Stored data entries
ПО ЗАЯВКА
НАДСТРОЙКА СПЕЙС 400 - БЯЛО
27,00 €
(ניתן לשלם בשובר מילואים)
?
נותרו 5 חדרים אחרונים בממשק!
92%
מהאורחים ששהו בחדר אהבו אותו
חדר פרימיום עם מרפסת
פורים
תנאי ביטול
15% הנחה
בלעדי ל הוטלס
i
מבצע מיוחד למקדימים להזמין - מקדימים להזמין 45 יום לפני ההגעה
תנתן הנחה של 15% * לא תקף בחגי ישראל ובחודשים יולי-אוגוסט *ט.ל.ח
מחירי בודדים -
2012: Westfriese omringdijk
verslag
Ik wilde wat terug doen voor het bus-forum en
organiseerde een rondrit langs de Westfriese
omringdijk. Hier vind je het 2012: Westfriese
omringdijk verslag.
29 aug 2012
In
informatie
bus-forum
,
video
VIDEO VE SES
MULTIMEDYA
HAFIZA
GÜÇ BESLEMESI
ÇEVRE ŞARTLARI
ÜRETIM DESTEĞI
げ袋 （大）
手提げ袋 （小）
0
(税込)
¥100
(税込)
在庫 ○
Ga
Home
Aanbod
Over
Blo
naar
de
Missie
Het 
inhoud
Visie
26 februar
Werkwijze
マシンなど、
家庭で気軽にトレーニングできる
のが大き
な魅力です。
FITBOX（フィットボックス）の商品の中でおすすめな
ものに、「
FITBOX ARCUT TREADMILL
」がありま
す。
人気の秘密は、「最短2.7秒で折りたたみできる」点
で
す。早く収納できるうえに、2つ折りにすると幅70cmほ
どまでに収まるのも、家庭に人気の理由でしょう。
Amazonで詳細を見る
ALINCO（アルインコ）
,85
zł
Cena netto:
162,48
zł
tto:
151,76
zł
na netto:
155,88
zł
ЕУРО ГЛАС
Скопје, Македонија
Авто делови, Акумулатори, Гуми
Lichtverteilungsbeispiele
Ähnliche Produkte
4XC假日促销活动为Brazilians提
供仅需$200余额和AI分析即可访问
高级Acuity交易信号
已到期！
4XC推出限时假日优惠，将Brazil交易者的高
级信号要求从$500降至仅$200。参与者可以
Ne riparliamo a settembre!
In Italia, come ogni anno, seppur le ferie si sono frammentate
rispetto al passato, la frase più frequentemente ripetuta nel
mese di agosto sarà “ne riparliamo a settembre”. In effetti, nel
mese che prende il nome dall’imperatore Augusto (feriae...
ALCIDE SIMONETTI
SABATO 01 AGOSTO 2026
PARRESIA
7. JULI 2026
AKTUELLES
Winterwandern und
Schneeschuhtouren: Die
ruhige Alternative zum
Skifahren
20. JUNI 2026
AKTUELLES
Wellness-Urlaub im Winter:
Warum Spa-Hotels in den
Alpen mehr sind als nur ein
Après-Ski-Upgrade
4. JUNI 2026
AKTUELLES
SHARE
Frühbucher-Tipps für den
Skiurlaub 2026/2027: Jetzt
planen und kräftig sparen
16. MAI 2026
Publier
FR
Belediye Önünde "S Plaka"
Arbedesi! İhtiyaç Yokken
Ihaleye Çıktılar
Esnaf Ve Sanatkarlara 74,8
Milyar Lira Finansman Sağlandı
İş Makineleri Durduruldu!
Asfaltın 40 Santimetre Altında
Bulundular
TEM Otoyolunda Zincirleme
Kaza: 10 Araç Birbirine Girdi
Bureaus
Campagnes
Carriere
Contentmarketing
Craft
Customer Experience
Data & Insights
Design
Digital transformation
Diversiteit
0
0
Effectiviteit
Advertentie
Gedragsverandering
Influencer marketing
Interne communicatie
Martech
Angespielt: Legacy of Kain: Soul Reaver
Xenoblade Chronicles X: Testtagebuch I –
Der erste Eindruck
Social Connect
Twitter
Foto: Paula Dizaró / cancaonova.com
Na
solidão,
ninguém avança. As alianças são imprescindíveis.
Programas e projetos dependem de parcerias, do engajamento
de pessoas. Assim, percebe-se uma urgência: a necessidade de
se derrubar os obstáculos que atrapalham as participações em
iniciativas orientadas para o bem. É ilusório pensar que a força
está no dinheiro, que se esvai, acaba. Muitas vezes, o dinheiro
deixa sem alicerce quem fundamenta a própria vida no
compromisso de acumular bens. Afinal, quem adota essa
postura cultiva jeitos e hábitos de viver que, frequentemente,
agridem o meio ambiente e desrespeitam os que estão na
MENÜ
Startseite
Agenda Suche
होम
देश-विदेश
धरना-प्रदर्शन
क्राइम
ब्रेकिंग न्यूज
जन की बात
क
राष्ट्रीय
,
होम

PROMPT
The response must be an exact reproduction of all the entries.

PROBLEM SOLUTION
ПО ЗАЯВКА
НАДСТРОЙКА СПЕЙС 400 - БЯЛО
27,00 €
(ניתן לשלם בשובר מילואים)
?
נותרו 5 חדרים אחרונים בממשק!
92%
מהאורחים ששהו בחדר אהבו אותו
חדר פרימיום עם מרפסת
פורים
תנאי ביטול
15% הנחה
בלעדי ל הוטלס
i
מבצע מיוחד למקדימים להזמין - מקדימים להזמין 45 יום לפני ההגעה
תנתן הנחה של 15% * לא תקף בחגי ישראל ובחודשים יולי-אוגוסט *ט.ל.ח
מחירי בודדים -
2012: Westfriese omringdijk
verslag
Ik wilde wat terug doen voor het bus-forum en
organiseerde een rondrit langs de Westfriese
omringdijk. Hier vind je het 2012: Westfriese
omringdijk verslag.
29 aug 2012
In
informatie
bus-forum
,
video
VIDEO VE SES
MULTIMEDYA
HAFIZA
GÜÇ BESLEMESI
ÇEVRE ŞARTLARI
ÜRETIM DESTEĞI
げ袋 （大）
手提げ袋 （小）
0
(税込)
¥100
(税込)
在庫 ○
Ga
Home
Aanbod
Over
Blo
naar
de
Missie
Het 
inhoud
Visie
26 februar
Werkwijze
マシンなど、
家庭で気軽にトレーニングできる
のが大き
な魅力です。
FITBOX（フィットボックス）の商品の中でおすすめな
ものに、「
FITBOX ARCUT TREADMILL
」がありま
す。
人気の秘密は、「最短2.7秒で折りたたみできる」点
で
す。早く収納できるうえに、2つ折りにすると幅70cmほ
どまでに収まるのも、家庭に人気の理由でしょう。
Amazonで詳細を見る
ALINCO（アルインコ）
,85
zł
Cena netto:
162,48
zł
tto:
151,76
zł
na netto:
155,88
zł
ЕУРО ГЛАС
Скопје, Македонија
Авто делови, Акумулатори, Гуми
Lichtverteilungsbeispiele
Ähnliche Produkte
4XC假日促销活动为Brazilians提
供仅需$200余额和AI分析即可访问
高级Acuity交易信号
已到期！
4XC推出限时假日优惠，将Brazil交易者的高
级信号要求从$500降至仅$200。参与者可以
Ne riparliamo a settembre!
In Italia, come ogni anno, seppur le ferie si sono frammentate
rispetto al passato, la frase più frequentemente ripetuta nel
mese di agosto sarà “ne riparliamo a settembre”. In effetti, nel
mese che prende il nome dall’imperatore Augusto (feriae...
ALCIDE SIMONETTI
SABATO 01 AGOSTO 2026
PARRESIA
7. JULI 2026
AKTUELLES
Winterwandern und
Schneeschuhtouren: Die
ruhige Alternative zum
Skifahren
20. JUNI 2026
AKTUELLES
Wellness-Urlaub im Winter:
Warum Spa-Hotels in den
Alpen mehr sind als nur ein
Après-Ski-Upgrade
4. JUNI 2026
AKTUELLES
SHARE
Frühbucher-Tipps für den
Skiurlaub 2026/2027: Jetzt
planen und kräftig sparen
16. MAI 2026
Publier
FR
Belediye Önünde "S Plaka"
Arbedesi! İhtiyaç Yokken
Ihaleye Çıktılar
Esnaf Ve Sanatkarlara 74,8
Milyar Lira Finansman Sağlandı
İş Makineleri Durduruldu!
Asfaltın 40 Santimetre Altında
Bulundular
TEM Otoyolunda Zincirleme
Kaza: 10 Araç Birbirine Girdi
Bureaus
Campagnes
Carriere
Contentmarketing
Craft
Customer Experience
Data & Insights
Design
Digital transformation
Diversiteit
0
0
Effectiviteit
Advertentie
Gedragsverandering
Influencer marketing
Interne communicatie
Martech
Angespielt: Legacy of Kain: Soul Reaver
Xenoblade Chronicles X: Testtagebuch I –
Der erste Eindruck
Social Connect
Twitter
Foto: Paula Dizaró / cancaonova.com
Na
solidão,
ninguém avança. As alianças são imprescindíveis.
Programas e projetos dependem de parcerias, do engajamento
de pessoas. Assim, percebe-se uma urgência: a necessidade de
se derrubar os obstáculos que atrapalham as participações em
iniciativas orientadas para o bem. É ilusório pensar que a força
está no dinheiro, que se esvai, acaba. Muitas vezes, o dinheiro
deixa sem alicerce quem fundamenta a própria vida no
compromisso de acumular bens. Afinal, quem adota essa
postura cultiva jeitos e hábitos de viver que, frequentemente,
agridem o meio ambiente e desrespeitam os que estão na
MENÜ
Startseite
Agenda Suche
होम
देश-विदेश
धरना-प्रदर्शन
क्राइम
ब्रेकिंग न्यूज
जन की बात
क
राष्ट्रीय
,
होम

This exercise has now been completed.